**DATA EXCERPTS:**
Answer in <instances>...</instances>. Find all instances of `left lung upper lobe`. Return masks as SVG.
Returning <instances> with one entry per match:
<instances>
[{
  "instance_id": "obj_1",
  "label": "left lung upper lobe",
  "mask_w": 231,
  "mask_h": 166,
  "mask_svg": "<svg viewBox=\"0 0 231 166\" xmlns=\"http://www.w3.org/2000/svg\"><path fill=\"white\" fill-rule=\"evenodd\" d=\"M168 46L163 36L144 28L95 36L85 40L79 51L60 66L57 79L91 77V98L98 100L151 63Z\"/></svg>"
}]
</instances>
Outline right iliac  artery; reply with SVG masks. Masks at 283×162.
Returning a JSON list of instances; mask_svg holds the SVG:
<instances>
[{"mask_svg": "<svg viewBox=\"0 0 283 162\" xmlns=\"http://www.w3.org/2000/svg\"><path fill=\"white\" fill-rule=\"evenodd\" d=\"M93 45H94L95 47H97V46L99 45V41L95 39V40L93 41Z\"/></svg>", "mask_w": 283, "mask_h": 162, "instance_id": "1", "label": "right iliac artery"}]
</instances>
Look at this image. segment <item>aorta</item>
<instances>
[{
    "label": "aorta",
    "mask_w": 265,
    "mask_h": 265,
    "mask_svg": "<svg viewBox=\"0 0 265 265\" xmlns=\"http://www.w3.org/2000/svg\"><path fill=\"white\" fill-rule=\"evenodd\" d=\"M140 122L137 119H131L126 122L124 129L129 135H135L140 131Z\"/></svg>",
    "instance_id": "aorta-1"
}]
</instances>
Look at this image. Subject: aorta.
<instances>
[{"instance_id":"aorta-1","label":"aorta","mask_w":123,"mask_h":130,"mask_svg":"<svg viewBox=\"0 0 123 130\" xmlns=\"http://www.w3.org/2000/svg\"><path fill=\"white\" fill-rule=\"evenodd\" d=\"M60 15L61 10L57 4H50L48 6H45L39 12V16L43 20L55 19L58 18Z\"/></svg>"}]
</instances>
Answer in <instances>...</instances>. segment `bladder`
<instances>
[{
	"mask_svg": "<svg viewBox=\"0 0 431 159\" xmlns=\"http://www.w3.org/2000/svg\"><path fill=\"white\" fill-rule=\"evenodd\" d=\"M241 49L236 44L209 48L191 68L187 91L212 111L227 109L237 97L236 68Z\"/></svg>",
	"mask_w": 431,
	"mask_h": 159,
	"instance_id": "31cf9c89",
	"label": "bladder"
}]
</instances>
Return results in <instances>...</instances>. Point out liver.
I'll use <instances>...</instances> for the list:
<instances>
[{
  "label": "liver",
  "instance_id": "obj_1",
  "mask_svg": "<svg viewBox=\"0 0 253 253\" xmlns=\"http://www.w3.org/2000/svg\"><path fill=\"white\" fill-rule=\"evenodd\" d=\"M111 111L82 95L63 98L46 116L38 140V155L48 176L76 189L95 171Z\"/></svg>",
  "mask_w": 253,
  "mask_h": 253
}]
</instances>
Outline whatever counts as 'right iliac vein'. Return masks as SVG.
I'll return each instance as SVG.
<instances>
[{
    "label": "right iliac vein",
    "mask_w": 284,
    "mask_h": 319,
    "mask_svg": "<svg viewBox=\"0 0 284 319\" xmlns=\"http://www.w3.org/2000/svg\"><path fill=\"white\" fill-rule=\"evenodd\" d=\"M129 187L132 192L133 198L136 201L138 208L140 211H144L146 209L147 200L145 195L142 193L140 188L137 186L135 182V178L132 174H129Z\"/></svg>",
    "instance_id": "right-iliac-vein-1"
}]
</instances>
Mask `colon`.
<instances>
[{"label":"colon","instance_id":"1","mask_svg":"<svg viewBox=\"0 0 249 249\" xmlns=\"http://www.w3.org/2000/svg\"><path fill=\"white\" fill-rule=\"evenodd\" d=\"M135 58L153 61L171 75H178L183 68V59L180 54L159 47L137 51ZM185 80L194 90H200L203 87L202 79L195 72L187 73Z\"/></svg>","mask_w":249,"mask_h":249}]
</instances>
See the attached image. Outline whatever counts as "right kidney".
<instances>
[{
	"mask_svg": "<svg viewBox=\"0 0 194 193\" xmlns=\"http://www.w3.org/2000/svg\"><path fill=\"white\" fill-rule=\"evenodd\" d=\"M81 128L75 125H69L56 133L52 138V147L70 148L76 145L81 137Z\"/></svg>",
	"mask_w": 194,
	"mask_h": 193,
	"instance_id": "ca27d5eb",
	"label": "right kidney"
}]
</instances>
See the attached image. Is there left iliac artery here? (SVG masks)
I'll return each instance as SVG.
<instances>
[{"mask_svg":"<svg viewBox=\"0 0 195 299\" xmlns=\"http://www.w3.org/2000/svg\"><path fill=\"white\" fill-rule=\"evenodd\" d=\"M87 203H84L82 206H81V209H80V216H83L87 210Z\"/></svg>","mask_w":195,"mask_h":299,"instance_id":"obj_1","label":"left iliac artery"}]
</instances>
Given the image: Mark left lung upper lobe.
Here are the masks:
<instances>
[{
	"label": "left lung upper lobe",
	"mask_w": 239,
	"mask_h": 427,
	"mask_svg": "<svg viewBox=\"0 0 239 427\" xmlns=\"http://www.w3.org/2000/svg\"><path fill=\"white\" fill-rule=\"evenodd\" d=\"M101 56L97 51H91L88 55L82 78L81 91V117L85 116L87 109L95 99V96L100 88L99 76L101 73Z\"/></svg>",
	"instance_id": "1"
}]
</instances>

**AIM OF THE TASK:**
Could you write out all the entries word for word?

**SOLUTION BELOW:**
Answer in <instances>...</instances>. Find all instances of `left lung upper lobe`. Return masks as SVG.
Returning <instances> with one entry per match:
<instances>
[{
  "instance_id": "obj_1",
  "label": "left lung upper lobe",
  "mask_w": 231,
  "mask_h": 166,
  "mask_svg": "<svg viewBox=\"0 0 231 166\" xmlns=\"http://www.w3.org/2000/svg\"><path fill=\"white\" fill-rule=\"evenodd\" d=\"M168 46L163 36L144 28L95 36L85 40L79 51L60 66L57 79L91 77V98L98 100L151 63Z\"/></svg>"
}]
</instances>
Outline right iliac  artery; reply with SVG masks. Masks at 283×162.
Returning a JSON list of instances; mask_svg holds the SVG:
<instances>
[{"mask_svg": "<svg viewBox=\"0 0 283 162\" xmlns=\"http://www.w3.org/2000/svg\"><path fill=\"white\" fill-rule=\"evenodd\" d=\"M93 45H94L95 47H97V46L99 45V41L95 39V40L93 41Z\"/></svg>", "mask_w": 283, "mask_h": 162, "instance_id": "1", "label": "right iliac artery"}]
</instances>
Look at this image. segment <item>aorta</item>
<instances>
[{
    "label": "aorta",
    "mask_w": 265,
    "mask_h": 265,
    "mask_svg": "<svg viewBox=\"0 0 265 265\" xmlns=\"http://www.w3.org/2000/svg\"><path fill=\"white\" fill-rule=\"evenodd\" d=\"M140 122L137 119H131L126 122L124 129L129 135H135L140 131Z\"/></svg>",
    "instance_id": "aorta-1"
}]
</instances>
Look at this image. Subject: aorta.
<instances>
[{"instance_id":"aorta-1","label":"aorta","mask_w":123,"mask_h":130,"mask_svg":"<svg viewBox=\"0 0 123 130\" xmlns=\"http://www.w3.org/2000/svg\"><path fill=\"white\" fill-rule=\"evenodd\" d=\"M60 15L61 10L57 4H50L48 6H45L39 12V16L43 20L55 19L58 18Z\"/></svg>"}]
</instances>
Answer in <instances>...</instances>. segment `bladder`
<instances>
[{
	"mask_svg": "<svg viewBox=\"0 0 431 159\" xmlns=\"http://www.w3.org/2000/svg\"><path fill=\"white\" fill-rule=\"evenodd\" d=\"M241 49L236 44L209 48L191 68L187 91L212 111L227 109L237 97L236 68Z\"/></svg>",
	"mask_w": 431,
	"mask_h": 159,
	"instance_id": "31cf9c89",
	"label": "bladder"
}]
</instances>
Return results in <instances>...</instances>. Point out liver.
I'll use <instances>...</instances> for the list:
<instances>
[{
  "label": "liver",
  "instance_id": "obj_1",
  "mask_svg": "<svg viewBox=\"0 0 253 253\" xmlns=\"http://www.w3.org/2000/svg\"><path fill=\"white\" fill-rule=\"evenodd\" d=\"M111 111L82 95L63 98L46 116L38 140V155L48 176L76 189L95 171Z\"/></svg>",
  "mask_w": 253,
  "mask_h": 253
}]
</instances>
Outline whatever counts as 'right iliac vein'. Return masks as SVG.
I'll return each instance as SVG.
<instances>
[{
    "label": "right iliac vein",
    "mask_w": 284,
    "mask_h": 319,
    "mask_svg": "<svg viewBox=\"0 0 284 319\" xmlns=\"http://www.w3.org/2000/svg\"><path fill=\"white\" fill-rule=\"evenodd\" d=\"M129 187L132 192L133 198L136 201L138 208L140 211H144L146 209L147 200L145 195L142 193L140 188L137 186L135 182V178L132 174H129Z\"/></svg>",
    "instance_id": "right-iliac-vein-1"
}]
</instances>
Mask `colon`.
<instances>
[{"label":"colon","instance_id":"1","mask_svg":"<svg viewBox=\"0 0 249 249\" xmlns=\"http://www.w3.org/2000/svg\"><path fill=\"white\" fill-rule=\"evenodd\" d=\"M135 58L153 61L171 75H178L183 68V59L180 54L159 47L137 51ZM185 80L194 90H200L203 87L202 79L195 72L187 73Z\"/></svg>","mask_w":249,"mask_h":249}]
</instances>
See the attached image. Outline whatever counts as "right kidney".
<instances>
[{
	"mask_svg": "<svg viewBox=\"0 0 194 193\" xmlns=\"http://www.w3.org/2000/svg\"><path fill=\"white\" fill-rule=\"evenodd\" d=\"M81 128L75 125H69L56 133L52 138V147L70 148L76 145L81 137Z\"/></svg>",
	"mask_w": 194,
	"mask_h": 193,
	"instance_id": "ca27d5eb",
	"label": "right kidney"
}]
</instances>
See the attached image. Is there left iliac artery here? (SVG masks)
I'll return each instance as SVG.
<instances>
[{"mask_svg":"<svg viewBox=\"0 0 195 299\" xmlns=\"http://www.w3.org/2000/svg\"><path fill=\"white\" fill-rule=\"evenodd\" d=\"M87 203H84L82 206H81V209H80V216H83L87 210Z\"/></svg>","mask_w":195,"mask_h":299,"instance_id":"obj_1","label":"left iliac artery"}]
</instances>
Given the image: Mark left lung upper lobe.
Here are the masks:
<instances>
[{
	"label": "left lung upper lobe",
	"mask_w": 239,
	"mask_h": 427,
	"mask_svg": "<svg viewBox=\"0 0 239 427\" xmlns=\"http://www.w3.org/2000/svg\"><path fill=\"white\" fill-rule=\"evenodd\" d=\"M101 56L97 51H91L88 55L82 78L81 91V117L85 116L87 109L95 99V96L100 88L99 76L101 73Z\"/></svg>",
	"instance_id": "1"
}]
</instances>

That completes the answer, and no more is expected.